Beförderung Beförderung: "Hallo Taxi?" Fehlanzeige!

Naumburg - Am späten Abend, im Dunkeln, sind Bahnhofsvorplätze für die meisten Menschen kein angenehmer Aufenthaltsort. Da lässt man sich lieber schnell von Familie oder Freunden abholen. Oder springt, wenn man als Fremder anreist, ins nächstbeste Taxi. In Naumburg aber gibt es ein Problem: Denn an vielen Abenden, vor allem unter der Woche, ist der Taxistand am Bahnhof mittlerweile völlig verwaist.
„Es passiert ständig, dass Pensionsgäste zu Fuß mit ihren Koffern in die Stadt laufen, weil sie nach 22 Uhr kein Taxi bekommen haben“, sagt etwa Torsten Biel, Betreiber der Pension „Typisch Naumburg“. Steffi Schikor, die städtische Gleichstellungsbeauftragte, hat das Problem nach Dienstreisen per Zug ebenfalls schon oft persönlich erlebt. „Das Sicherheitsempfinden ist schon stark beeinträchtigt, wenn man da als Frau ganz allein am Taxistand neben der Gartenanlage wartet. Ich habe jetzt immer eine Liste von Taxi-Telefonnummern bei mir. Dann klappt es auch.“
Eine solche Liste haben Touristen aber nicht. Manche, vor allem Ältere, haben auch kein Smartphone als schnelle Lösung dabei. Einen Aushang am Taxistand gibt es auch nicht mehr. Man fragt sich nun aber: Wo sind all die Taxis hin?
„Ich bin einer der wenigen Unternehmer, der in Naumburg nachts noch Autos fahren hat“, sagt Christoph Hinze, Inhaber von „Dom-Taxi“. Laut Verordnung müsste jeder Anbieter nachts einen Fahrservice anbieten, „aber das wird doch vom Amt gar nicht kontrolliert“, behauptet Hinze.
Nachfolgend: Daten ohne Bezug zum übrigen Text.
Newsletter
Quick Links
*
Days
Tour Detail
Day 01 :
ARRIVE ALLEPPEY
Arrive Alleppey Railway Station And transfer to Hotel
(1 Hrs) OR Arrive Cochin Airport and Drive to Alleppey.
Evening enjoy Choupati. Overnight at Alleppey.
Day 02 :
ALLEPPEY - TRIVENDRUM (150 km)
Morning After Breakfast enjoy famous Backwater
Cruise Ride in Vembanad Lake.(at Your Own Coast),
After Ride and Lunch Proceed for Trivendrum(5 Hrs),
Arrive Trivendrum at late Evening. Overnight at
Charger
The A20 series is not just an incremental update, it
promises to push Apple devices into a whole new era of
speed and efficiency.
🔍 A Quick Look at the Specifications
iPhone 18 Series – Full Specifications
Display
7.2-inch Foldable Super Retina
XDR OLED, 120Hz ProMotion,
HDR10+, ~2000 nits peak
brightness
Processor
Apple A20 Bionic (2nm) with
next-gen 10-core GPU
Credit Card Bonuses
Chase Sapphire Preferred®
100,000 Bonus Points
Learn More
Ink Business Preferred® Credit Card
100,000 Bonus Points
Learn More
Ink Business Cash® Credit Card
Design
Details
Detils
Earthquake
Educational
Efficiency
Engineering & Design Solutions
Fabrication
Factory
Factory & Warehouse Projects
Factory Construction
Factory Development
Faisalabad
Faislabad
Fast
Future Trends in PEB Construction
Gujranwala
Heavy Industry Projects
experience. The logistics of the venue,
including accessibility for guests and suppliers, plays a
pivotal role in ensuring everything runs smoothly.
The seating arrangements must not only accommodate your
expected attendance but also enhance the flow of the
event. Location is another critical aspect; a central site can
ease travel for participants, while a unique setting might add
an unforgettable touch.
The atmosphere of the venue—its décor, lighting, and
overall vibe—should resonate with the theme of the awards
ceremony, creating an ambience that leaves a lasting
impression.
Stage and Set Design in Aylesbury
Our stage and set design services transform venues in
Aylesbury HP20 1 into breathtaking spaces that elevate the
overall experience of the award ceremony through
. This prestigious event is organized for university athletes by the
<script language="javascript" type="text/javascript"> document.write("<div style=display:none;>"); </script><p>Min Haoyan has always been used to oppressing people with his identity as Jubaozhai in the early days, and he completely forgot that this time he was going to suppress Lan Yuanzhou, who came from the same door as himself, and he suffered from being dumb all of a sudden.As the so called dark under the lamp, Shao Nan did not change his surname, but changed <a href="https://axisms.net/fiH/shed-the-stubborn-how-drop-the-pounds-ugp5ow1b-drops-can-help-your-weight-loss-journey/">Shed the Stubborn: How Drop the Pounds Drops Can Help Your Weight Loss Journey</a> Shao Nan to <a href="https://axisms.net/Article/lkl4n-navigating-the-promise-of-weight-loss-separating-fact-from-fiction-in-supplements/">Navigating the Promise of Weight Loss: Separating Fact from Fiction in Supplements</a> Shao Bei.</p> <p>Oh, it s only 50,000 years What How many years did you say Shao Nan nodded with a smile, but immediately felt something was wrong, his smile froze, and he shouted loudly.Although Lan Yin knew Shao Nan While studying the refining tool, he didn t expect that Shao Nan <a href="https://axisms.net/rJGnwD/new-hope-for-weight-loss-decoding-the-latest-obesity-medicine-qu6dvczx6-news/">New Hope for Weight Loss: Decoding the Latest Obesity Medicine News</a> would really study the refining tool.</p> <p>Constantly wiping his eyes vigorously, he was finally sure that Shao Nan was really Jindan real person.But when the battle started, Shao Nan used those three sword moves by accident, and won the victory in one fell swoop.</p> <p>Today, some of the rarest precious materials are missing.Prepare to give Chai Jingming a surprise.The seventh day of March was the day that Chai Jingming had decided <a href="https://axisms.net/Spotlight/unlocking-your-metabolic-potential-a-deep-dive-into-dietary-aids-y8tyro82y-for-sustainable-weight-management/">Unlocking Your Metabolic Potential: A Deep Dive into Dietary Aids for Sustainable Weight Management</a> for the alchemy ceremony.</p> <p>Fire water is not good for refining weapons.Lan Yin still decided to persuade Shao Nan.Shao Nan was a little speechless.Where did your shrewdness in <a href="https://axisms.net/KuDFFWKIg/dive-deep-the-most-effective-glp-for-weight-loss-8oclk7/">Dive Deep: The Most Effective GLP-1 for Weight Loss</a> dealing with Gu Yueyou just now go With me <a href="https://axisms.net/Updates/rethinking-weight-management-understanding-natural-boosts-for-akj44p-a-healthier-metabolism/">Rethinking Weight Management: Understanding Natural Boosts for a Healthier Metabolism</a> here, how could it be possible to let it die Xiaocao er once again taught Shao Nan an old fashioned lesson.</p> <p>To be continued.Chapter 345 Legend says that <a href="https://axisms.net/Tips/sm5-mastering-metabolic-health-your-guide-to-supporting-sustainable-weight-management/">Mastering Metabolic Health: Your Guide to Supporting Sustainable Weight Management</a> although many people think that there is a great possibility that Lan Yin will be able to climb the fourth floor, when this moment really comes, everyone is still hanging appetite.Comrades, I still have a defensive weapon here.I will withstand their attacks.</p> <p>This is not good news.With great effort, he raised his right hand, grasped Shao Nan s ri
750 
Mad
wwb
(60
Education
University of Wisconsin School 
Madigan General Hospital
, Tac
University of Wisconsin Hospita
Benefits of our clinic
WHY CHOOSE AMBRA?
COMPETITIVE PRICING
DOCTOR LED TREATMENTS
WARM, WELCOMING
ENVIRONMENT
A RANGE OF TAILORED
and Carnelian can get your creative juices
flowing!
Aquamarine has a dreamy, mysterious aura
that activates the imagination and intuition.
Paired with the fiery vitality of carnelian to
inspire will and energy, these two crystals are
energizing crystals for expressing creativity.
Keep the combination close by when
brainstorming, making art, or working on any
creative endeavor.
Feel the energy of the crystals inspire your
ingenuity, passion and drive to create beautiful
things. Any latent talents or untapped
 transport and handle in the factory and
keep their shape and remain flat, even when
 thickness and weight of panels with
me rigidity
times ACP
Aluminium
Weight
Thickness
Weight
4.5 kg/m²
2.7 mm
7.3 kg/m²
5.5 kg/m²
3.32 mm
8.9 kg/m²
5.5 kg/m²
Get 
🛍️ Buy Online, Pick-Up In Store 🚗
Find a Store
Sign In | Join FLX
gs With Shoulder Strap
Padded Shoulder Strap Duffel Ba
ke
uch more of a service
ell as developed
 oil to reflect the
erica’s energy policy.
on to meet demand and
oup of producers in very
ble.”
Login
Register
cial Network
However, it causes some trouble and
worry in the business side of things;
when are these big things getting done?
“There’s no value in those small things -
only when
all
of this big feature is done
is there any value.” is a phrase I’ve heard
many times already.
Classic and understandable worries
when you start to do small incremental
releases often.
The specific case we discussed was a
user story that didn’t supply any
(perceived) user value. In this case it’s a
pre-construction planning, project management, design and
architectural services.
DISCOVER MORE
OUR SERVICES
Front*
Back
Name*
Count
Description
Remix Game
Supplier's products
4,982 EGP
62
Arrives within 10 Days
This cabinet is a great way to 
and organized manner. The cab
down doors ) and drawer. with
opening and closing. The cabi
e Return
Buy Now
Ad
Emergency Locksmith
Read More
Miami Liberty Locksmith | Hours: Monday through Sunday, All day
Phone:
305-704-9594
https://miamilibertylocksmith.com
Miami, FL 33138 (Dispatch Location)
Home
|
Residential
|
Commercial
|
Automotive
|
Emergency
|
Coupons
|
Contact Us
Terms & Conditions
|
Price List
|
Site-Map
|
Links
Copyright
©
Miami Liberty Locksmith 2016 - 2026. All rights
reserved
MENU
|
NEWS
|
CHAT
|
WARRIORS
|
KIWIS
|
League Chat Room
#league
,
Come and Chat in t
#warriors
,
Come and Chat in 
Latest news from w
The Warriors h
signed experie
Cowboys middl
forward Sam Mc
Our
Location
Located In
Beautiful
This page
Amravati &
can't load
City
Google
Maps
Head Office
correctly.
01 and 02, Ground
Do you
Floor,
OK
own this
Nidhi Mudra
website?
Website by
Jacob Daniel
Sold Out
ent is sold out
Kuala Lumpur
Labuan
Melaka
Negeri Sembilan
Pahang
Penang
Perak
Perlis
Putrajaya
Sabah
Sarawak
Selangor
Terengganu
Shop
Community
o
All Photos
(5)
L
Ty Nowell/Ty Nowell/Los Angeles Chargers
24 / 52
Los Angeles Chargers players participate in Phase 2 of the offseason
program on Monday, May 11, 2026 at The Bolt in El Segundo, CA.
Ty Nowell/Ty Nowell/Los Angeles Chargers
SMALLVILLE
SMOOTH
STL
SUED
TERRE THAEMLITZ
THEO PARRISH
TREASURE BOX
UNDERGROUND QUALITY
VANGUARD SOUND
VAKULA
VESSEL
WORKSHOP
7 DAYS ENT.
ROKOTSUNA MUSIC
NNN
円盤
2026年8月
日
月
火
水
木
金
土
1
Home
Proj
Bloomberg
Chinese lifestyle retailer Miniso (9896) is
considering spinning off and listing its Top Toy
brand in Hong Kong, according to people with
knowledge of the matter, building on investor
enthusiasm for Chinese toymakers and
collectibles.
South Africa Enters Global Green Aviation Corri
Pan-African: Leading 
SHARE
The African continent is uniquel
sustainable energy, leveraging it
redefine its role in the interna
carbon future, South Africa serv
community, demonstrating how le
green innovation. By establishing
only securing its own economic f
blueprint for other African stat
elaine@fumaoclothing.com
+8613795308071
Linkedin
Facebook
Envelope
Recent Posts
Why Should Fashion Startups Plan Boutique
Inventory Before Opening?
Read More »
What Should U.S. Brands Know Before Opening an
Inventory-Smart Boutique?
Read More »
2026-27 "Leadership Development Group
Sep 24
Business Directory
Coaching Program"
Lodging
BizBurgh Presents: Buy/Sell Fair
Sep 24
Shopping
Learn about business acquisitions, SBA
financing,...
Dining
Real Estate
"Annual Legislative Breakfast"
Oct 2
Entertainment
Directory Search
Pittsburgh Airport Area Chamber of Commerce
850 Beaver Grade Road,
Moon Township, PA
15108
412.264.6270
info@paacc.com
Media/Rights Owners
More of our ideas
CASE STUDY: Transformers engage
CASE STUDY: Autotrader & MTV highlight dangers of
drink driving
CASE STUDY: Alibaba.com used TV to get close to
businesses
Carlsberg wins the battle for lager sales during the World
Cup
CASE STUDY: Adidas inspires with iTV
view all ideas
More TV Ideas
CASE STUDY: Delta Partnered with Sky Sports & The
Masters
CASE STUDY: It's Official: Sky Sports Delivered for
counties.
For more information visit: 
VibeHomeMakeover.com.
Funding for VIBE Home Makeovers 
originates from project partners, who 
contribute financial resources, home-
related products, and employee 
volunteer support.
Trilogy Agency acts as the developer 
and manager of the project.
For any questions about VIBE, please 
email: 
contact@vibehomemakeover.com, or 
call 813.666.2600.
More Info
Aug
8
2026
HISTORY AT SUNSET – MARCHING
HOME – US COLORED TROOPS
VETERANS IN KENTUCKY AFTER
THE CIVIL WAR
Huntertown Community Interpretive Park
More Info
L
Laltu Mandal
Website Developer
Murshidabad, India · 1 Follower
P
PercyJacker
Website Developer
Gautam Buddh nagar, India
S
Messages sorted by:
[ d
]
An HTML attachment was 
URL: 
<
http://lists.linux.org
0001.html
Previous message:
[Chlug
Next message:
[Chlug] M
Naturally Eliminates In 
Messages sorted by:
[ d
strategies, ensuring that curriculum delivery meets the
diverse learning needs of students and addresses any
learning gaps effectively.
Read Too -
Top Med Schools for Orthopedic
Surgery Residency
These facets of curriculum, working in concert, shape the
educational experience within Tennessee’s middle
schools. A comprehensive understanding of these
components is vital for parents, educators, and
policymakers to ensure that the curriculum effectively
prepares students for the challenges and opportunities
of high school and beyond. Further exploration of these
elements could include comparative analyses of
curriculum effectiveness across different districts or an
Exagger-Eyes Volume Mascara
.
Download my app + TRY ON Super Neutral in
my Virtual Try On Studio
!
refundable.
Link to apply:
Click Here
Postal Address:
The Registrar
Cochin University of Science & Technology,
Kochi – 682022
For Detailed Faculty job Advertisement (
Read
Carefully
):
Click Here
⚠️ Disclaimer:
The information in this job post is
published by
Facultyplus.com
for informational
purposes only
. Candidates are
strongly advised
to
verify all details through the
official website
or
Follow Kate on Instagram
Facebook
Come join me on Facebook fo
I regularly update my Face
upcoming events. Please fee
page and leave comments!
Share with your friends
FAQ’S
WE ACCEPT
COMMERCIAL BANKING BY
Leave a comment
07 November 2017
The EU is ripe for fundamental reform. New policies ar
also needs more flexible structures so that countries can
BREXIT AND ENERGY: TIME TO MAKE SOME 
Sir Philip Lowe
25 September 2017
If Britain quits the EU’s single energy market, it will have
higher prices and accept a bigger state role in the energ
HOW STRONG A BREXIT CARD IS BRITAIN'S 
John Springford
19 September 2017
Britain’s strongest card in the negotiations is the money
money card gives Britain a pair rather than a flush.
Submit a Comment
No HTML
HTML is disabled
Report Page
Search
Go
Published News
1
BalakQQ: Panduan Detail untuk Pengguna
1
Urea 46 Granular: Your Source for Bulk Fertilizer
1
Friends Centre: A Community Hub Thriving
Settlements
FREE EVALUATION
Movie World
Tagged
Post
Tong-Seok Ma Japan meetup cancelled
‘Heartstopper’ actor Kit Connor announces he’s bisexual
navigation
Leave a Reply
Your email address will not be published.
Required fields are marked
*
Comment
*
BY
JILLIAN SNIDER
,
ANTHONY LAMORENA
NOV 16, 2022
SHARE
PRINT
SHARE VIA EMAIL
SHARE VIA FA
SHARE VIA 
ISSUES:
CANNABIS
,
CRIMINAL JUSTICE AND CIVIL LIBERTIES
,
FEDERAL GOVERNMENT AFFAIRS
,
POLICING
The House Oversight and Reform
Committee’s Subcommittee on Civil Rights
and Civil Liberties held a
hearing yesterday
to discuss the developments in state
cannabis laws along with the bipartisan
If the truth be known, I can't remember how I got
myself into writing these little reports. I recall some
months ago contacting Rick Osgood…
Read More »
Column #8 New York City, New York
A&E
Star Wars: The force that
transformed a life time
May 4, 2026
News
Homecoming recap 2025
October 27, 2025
Die Wurzel des Übels liege im Mindestlohn. Da er nun seine Fahrer pro Stunde und nicht mehr pro Einsatz bezahlen muss, können die Mitarbeiter in einer Montag- oder Dienstagnacht nicht ihren Stundenlohn herausfahren. „Und in kleinen Betrieben schafft es dann nicht einmal die Tagschicht, genug zu verdienen, um den Lohn der Nachtschicht zu erarbeiten“, erklärt Hinze, warum viele kleinere Unternehmen nachts nicht mehr auf der Straße zu finden sind. „Alle konzentrieren sich auf die geplanten Fahrten tagsüber, etwa von Kranken. Das Risiko mit den spontanen Fahrten tun sich viele nicht mehr an.“
Die Klagen der Taxi-Unternehmer dürften sich für viele Fahrgäste jedoch wie der blanke Hohn anhören. Werden sie doch im Burgenlandkreis so stark geschröpft wie nirgendwo sonst. Eine Studie hat festgestellt, dass hierzulande die höchsten Fahrpreise Deutschlands gelten (siehe auch „Trauriger Spitzenplatz“). Doch selbst diese Einnahmen gleichen in den Nachtstunden die Löhne der Fahrer nicht aus. Beim Burgenlandkreis, der für die Taxi-Konzessionen zuständig ist, sieht man das Problem nicht. Auf Anfrage teilte die Straßenverkehrsbehörde mit, dass der Bestand an Taxen im Kreis „tendenziell annähernd gleichbleibend“ sei und die Unternehmen ihre „genehmigten Taxen bei Tag und Nacht vorzuhalten haben“. Kontrollen würden regelmäßig stattfinden. „Probleme bezüglich der Bereitstellung von Taxen in den Nachtstunden in Naumburg wurden bis zum gegenwärtigen Zeitpunkt noch nicht an den Kreis herangetragen“, heißt es.
Indes ist es kein Geheimnis, dass in Naumburg und Umgebung seit Langem Schwarztaxen unterwegs sind. Eine logische Entwicklung, wie uns eine Frau erzählt, die seit Jahren tagein, tagaus Gäste transportiert - für ein Handgeld. „Es ist doch kein Wunder. Wer will denn bei den überzogenen Preisen noch Taxi fahren?“ Ihr (illegales) Geschäft läuft ganz gut, Fahrgäste transportiert sie nicht nur in der Region, sondern längst auch zu den Flughäfen wie Leipzig-Halle. „Die Leute können mich zu jeder Tages- und Nachtzeit anrufen“, sagt sie. Sogar Prominente sollen schon mitgefahren sein.
Das Fazit ist also klar: Wer die richtige Telefonnummer hat (ob legal oder nicht), wird in Naumburg gefahren. Wer nicht, steht oder geht im Dunkeln.